Joyce Appleby has long studied how economic developments have changed perceptions about human capacities and convictions about political order. Her research on the seventeenth and eighteenth centuries in England, France, and America has focused on the impact of an expanding world market on people’s understanding of their society and their place in it. A revolution in social theory accompanied a revolution in economic activity, according to Appleby.

Appleby, who earned a B.A. at Stanford University, an M.A. at the University of California, Santa Barbara, and a Ph.D. at Claremont Graduate University, began teaching at San Diego State University in 1967. In 1981, she was appointed professor of history at the University of California, Los Angeles, where she taught until retirement in 2001. In 1990-1991, she served as the Harmsworth Professor of American History at Oxford University, where she was a fellow of Queen’s College.

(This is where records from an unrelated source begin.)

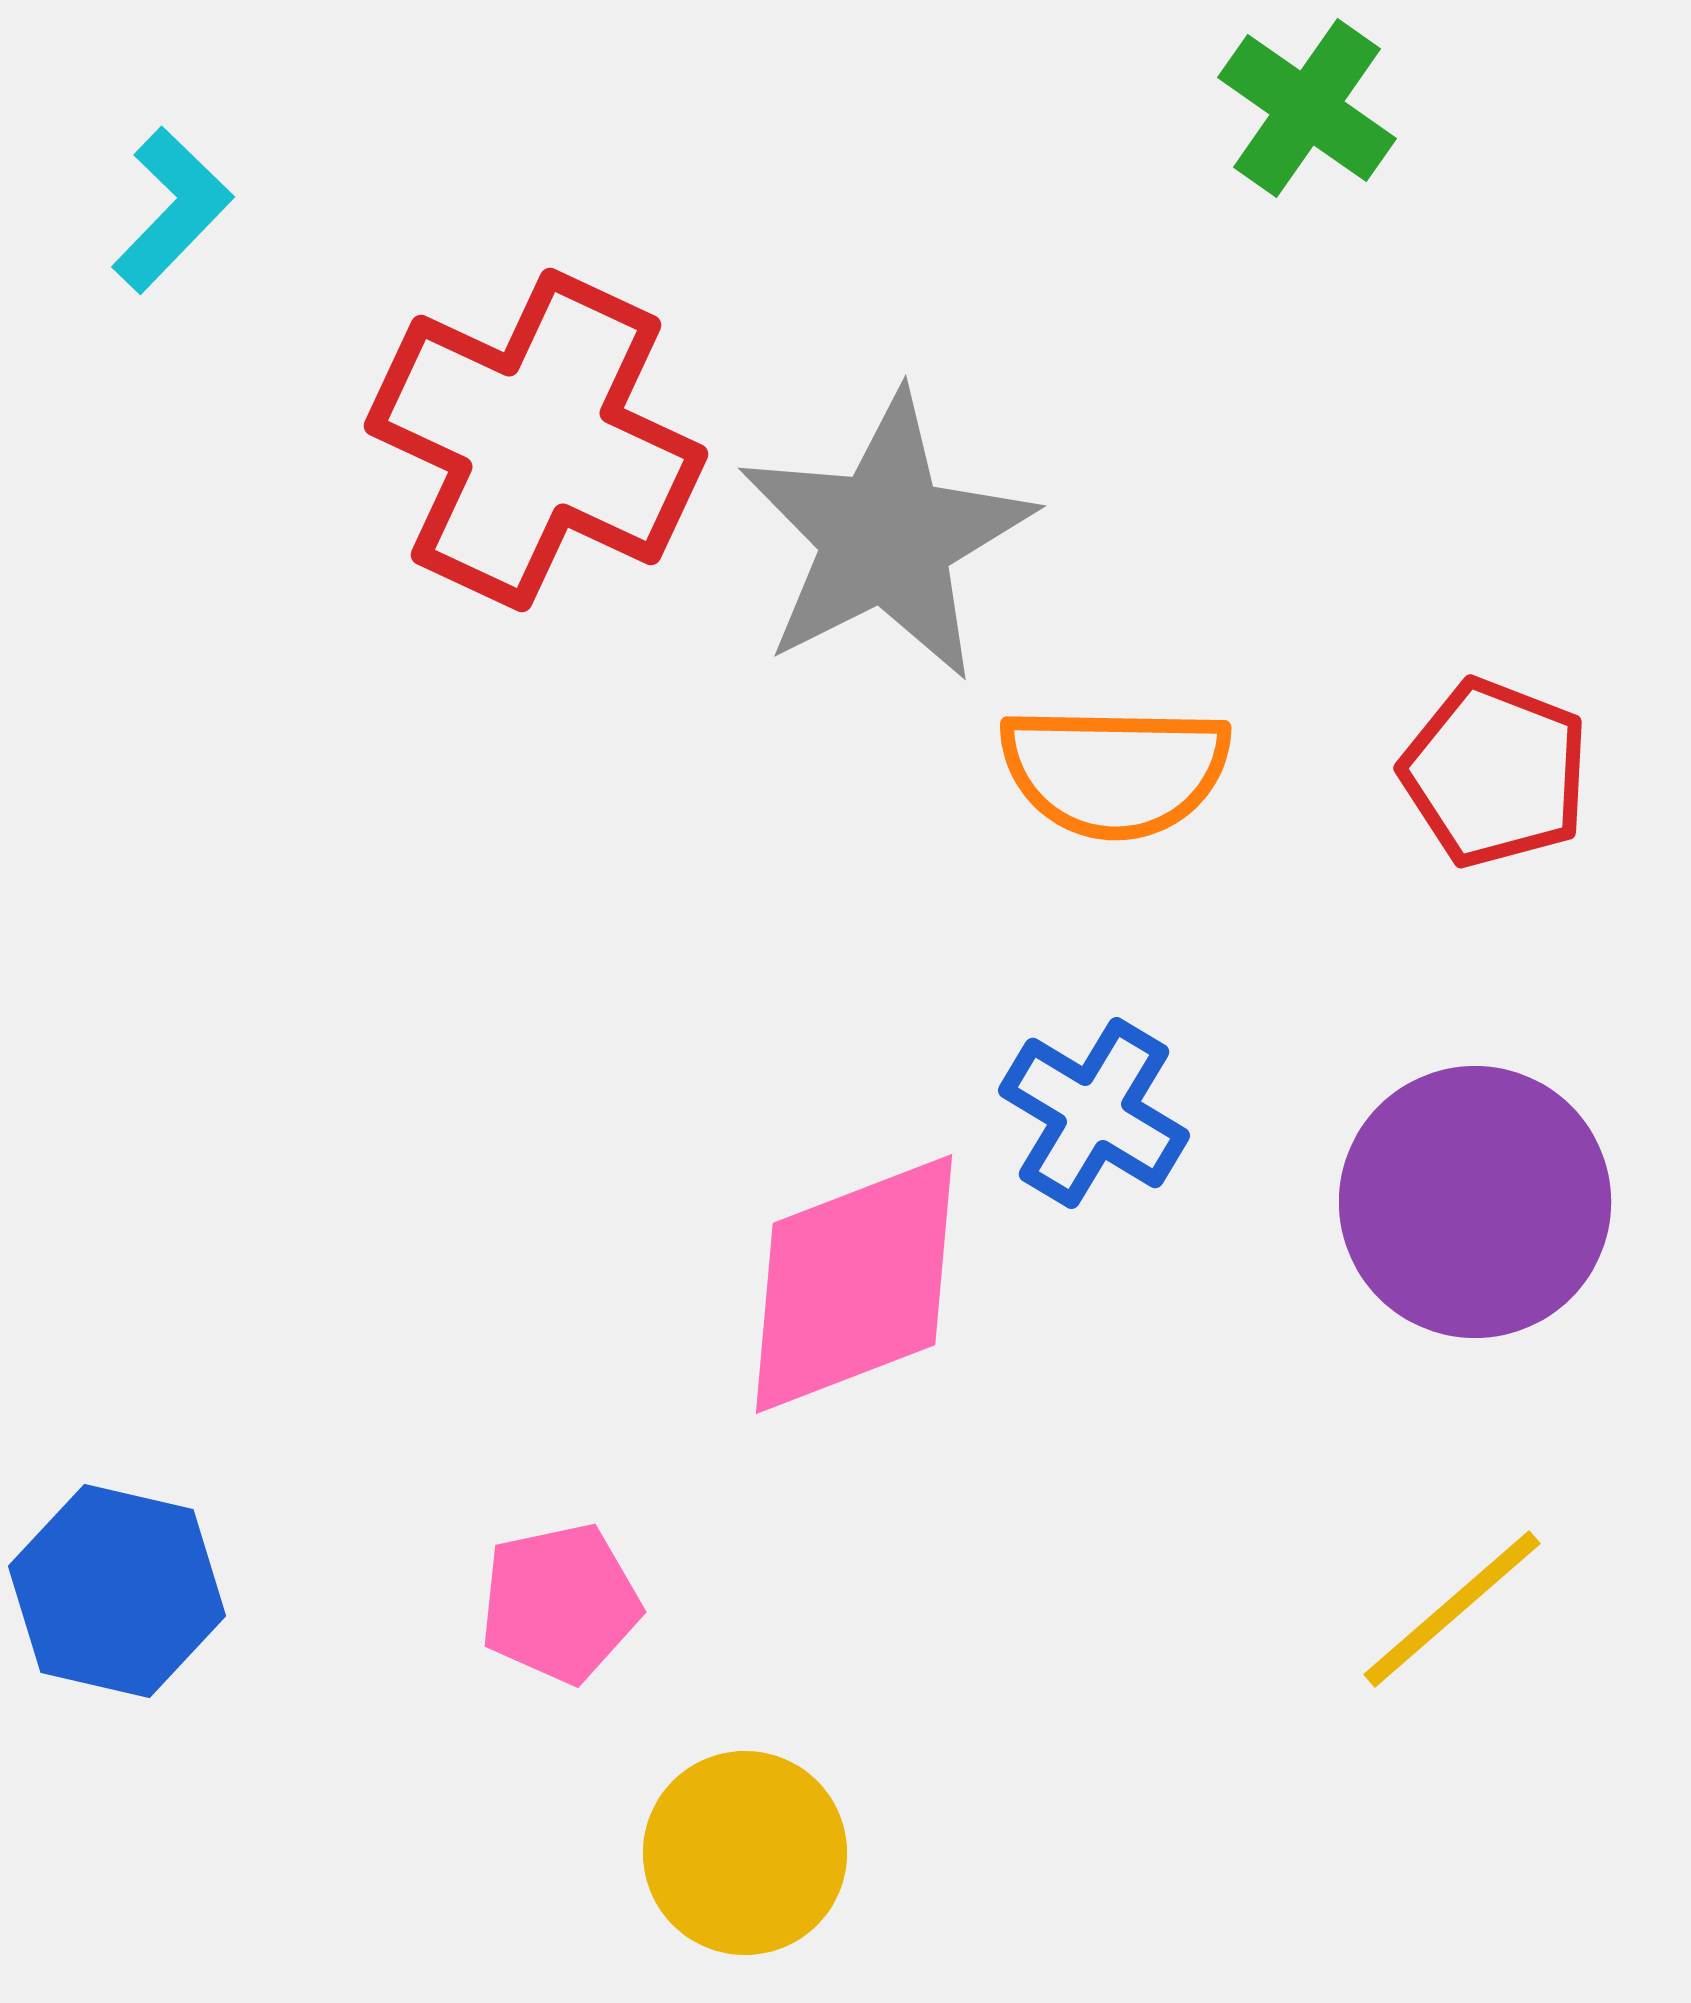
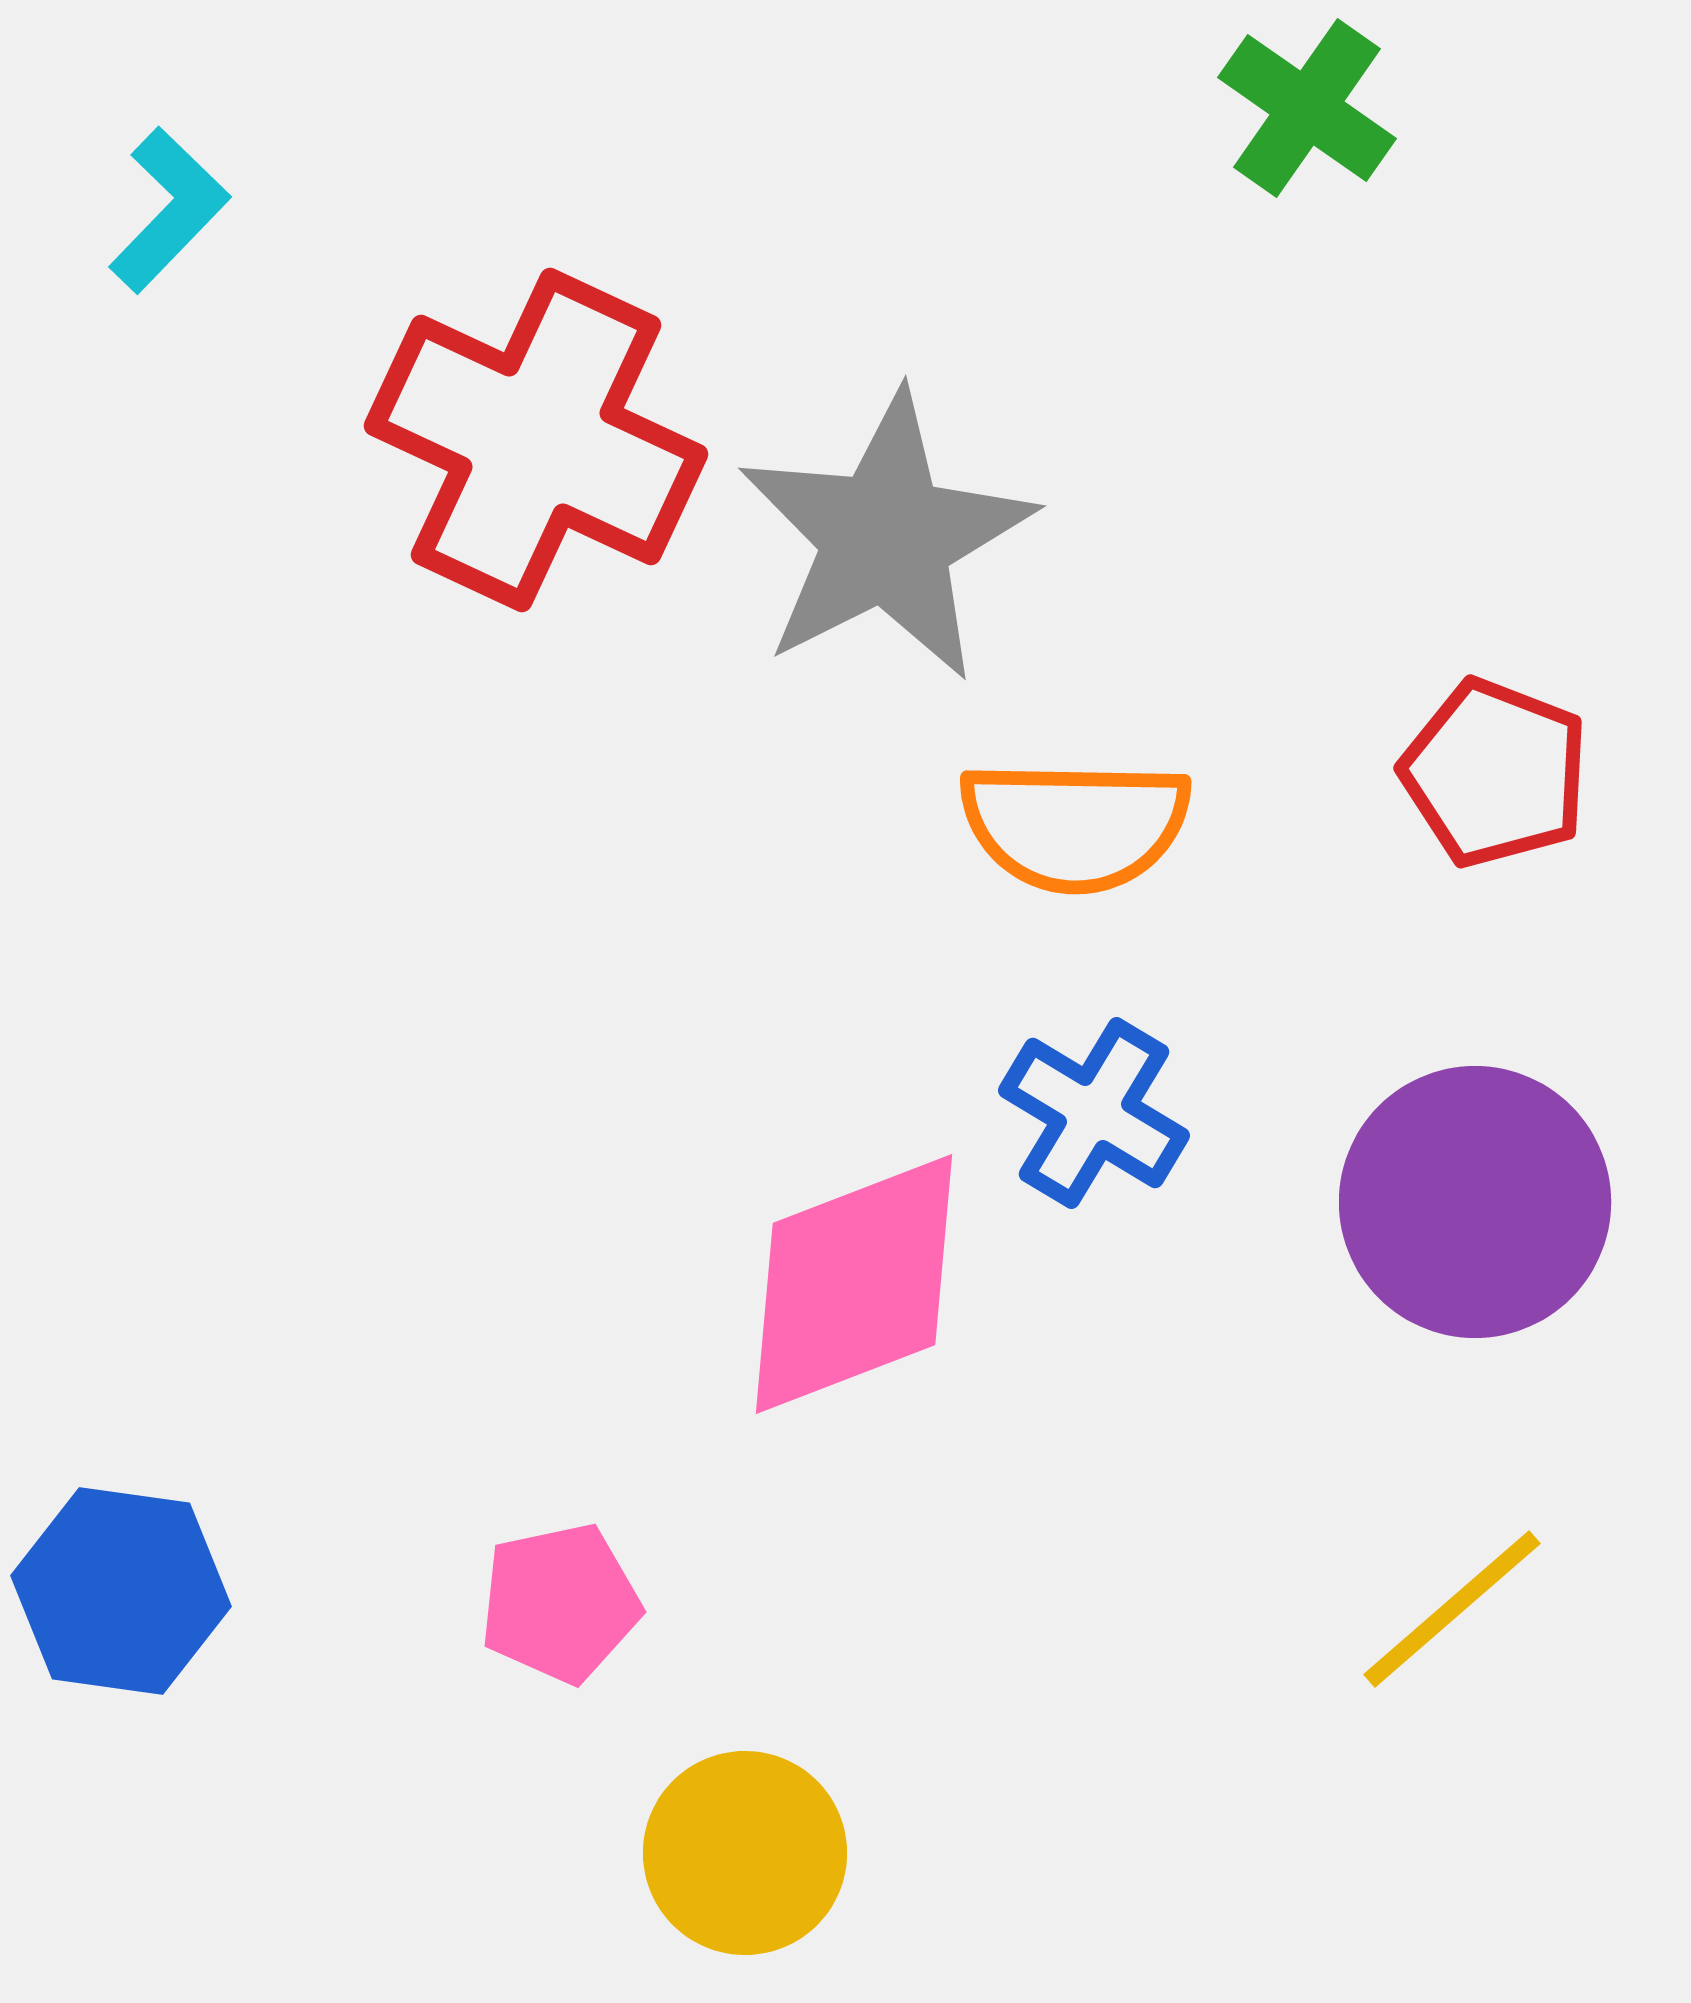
cyan L-shape: moved 3 px left
orange semicircle: moved 40 px left, 54 px down
blue hexagon: moved 4 px right; rotated 5 degrees counterclockwise
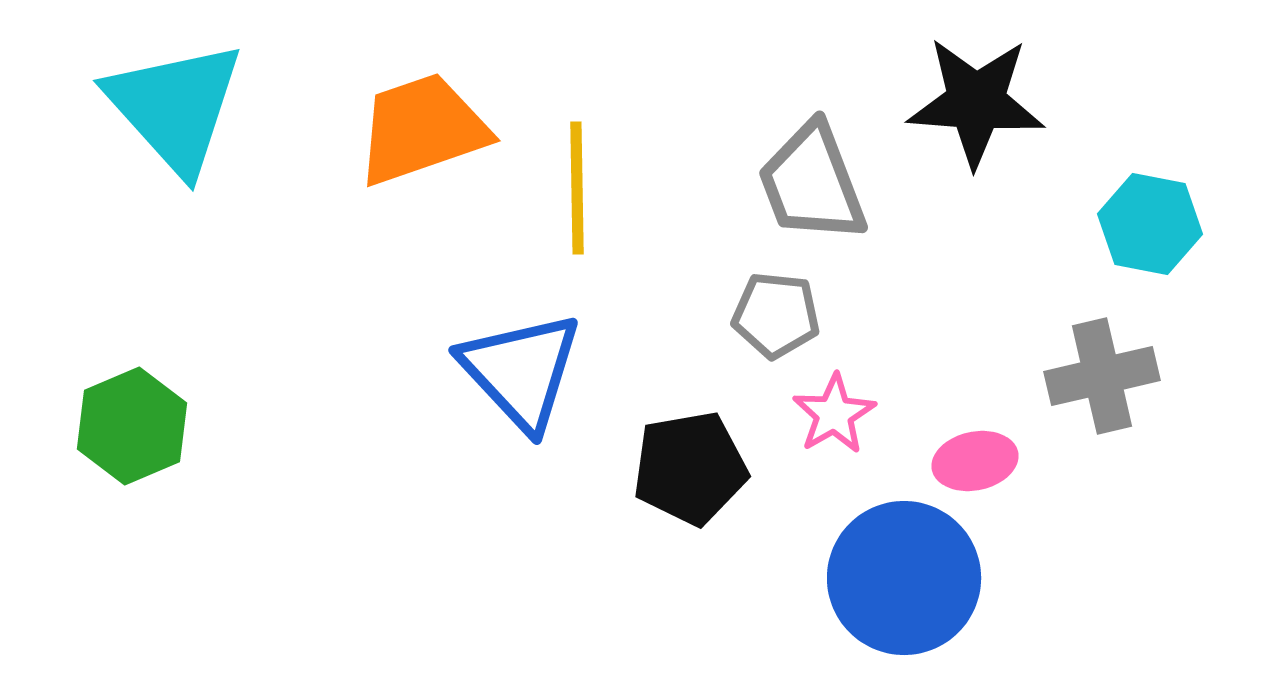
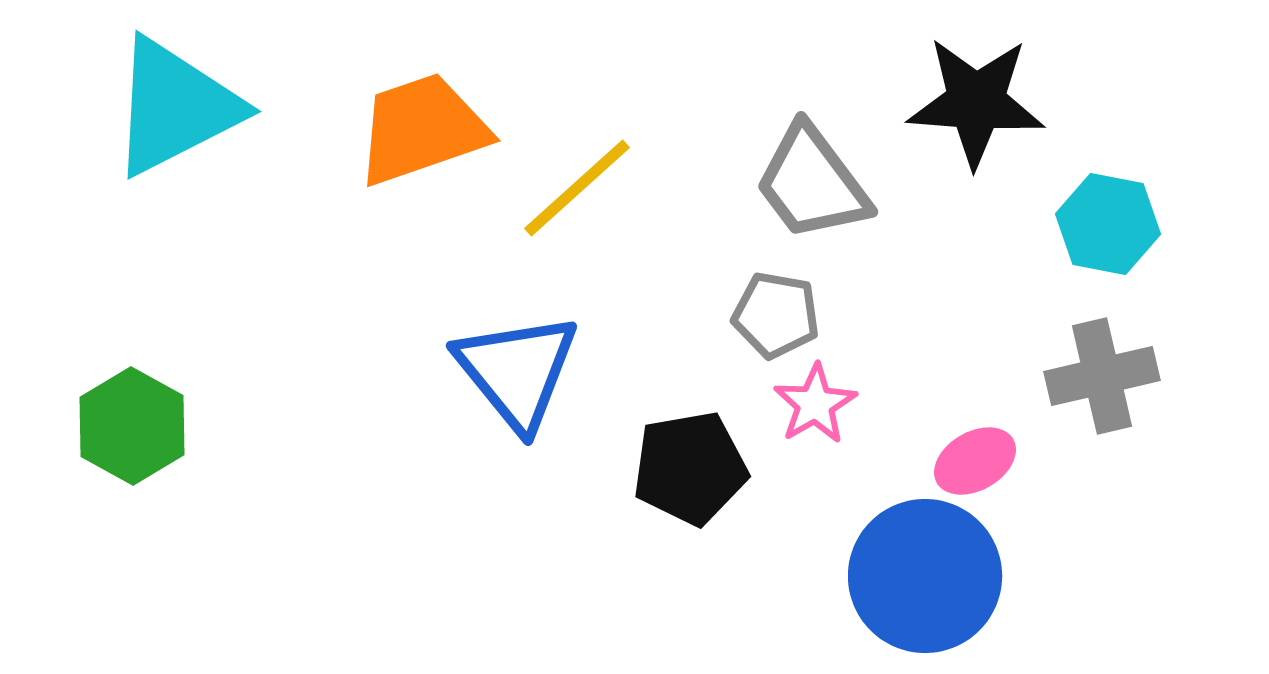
cyan triangle: rotated 45 degrees clockwise
gray trapezoid: rotated 16 degrees counterclockwise
yellow line: rotated 49 degrees clockwise
cyan hexagon: moved 42 px left
gray pentagon: rotated 4 degrees clockwise
blue triangle: moved 4 px left; rotated 4 degrees clockwise
pink star: moved 19 px left, 10 px up
green hexagon: rotated 8 degrees counterclockwise
pink ellipse: rotated 18 degrees counterclockwise
blue circle: moved 21 px right, 2 px up
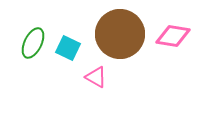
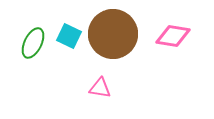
brown circle: moved 7 px left
cyan square: moved 1 px right, 12 px up
pink triangle: moved 4 px right, 11 px down; rotated 20 degrees counterclockwise
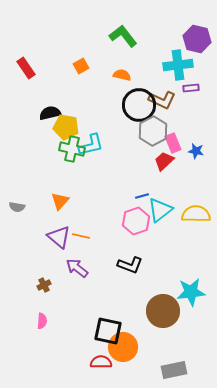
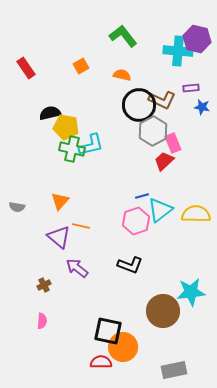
cyan cross: moved 14 px up; rotated 12 degrees clockwise
blue star: moved 6 px right, 44 px up
orange line: moved 10 px up
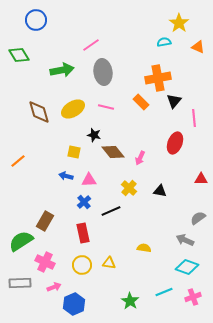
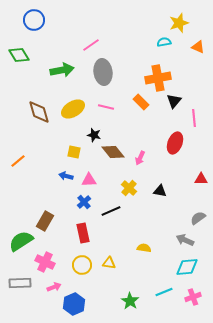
blue circle at (36, 20): moved 2 px left
yellow star at (179, 23): rotated 18 degrees clockwise
cyan diamond at (187, 267): rotated 25 degrees counterclockwise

The complex relationship between the American public and the country’s professional historians has fascinated Appleby. She has presided over the Organization of American Historians, the American Historical Association, and the Society for the History of the Early Republic. As cofounder of the History News Service, she initiated a program to facilitate historians writing op-ed essays for newspapers. In her career as an historian of the founding era in the United States, she has worked to promote an understanding of the past that can help Americans deal more sanely with the present.

In her dissertation, “An American Pamphlet in Paris,” Appleby studied the career of an American publication in the opening debates of the French Revolution, a project that encompassed the foreign service of John Adams and Thomas Jefferson. Her first book, Ideology and Economic Thought in Seventeenth-Century England, won the 1978 Berkshire Prize. In 1982, New York University invited her to give the Phelps Lectures, which were published as Capitalism and A New Social Order: The Jeffersonian Vision of the 1790s. She gave the Becker Lectures at Cornell University in 1984.

Her abiding interest in the interacting economic and intellectual history of the American revolutionary era led to the publication of Liberalism and Republicanism in Historical Perspective, a collection of essays that appeared in 1992. Moving beyond the revolutionary era was her study of the lives and careers of those Americans born after 1776. Inheriting the Revolution: The First Generation of Americans came out in 2000. She has also written a presidential biography of Jefferson.

The challenge that postmodernism poses to historians became the central theme of Telling the Truth about History which Appleby wrote with Margaret Jacob and Lynn Hunt in 1994. Her A Restless Past, published in 2004, contains a collection of presidential addresses and essays. After retirement, The Relentless Revolution: A History of Capitalism appeared in 2010.

In 1980 Appleby was named to the Council of the Institute of Early American History and Culture at Williamsburg; she acted as chair from 1983 to 1986. She served on the Smithsonian Institution Council from 1993 to 2001. She is a member of the American Philosophical Society, the American Academy of Arts and Sciences, and the British Academy.